(Items listed in a dataset)

——————

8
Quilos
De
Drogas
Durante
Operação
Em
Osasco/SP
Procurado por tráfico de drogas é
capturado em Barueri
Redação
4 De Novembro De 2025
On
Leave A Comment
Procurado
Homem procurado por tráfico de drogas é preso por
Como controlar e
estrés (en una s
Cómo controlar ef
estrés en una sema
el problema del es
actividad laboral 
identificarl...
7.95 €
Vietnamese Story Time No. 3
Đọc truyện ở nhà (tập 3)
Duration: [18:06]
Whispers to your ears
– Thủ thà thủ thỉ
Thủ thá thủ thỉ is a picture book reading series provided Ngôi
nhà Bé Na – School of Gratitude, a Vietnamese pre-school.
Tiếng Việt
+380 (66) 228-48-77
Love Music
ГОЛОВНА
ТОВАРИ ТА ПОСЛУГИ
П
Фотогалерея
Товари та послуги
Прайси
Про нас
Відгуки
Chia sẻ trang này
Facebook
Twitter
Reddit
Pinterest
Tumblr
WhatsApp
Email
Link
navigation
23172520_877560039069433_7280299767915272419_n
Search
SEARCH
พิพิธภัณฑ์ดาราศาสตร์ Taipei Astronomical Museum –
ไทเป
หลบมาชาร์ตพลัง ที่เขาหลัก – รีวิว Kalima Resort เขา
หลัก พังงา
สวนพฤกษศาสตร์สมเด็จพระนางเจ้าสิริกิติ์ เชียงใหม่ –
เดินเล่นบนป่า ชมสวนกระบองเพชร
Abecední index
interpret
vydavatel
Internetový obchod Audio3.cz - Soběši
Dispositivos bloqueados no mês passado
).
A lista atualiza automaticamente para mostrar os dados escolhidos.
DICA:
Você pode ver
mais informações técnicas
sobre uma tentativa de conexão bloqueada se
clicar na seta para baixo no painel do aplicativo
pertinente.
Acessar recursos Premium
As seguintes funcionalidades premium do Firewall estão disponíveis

——————

### Problem
What is needed is every line from the beginning of the data up to and including the line with "estrés (en una s", given again word for word.

### Task output
8
Quilos
De
Drogas
Durante
Operação
Em
Osasco/SP
Procurado por tráfico de drogas é
capturado em Barueri
Redação
4 De Novembro De 2025
On
Leave A Comment
Procurado
Homem procurado por tráfico de drogas é preso por
Como controlar e
estrés (en una s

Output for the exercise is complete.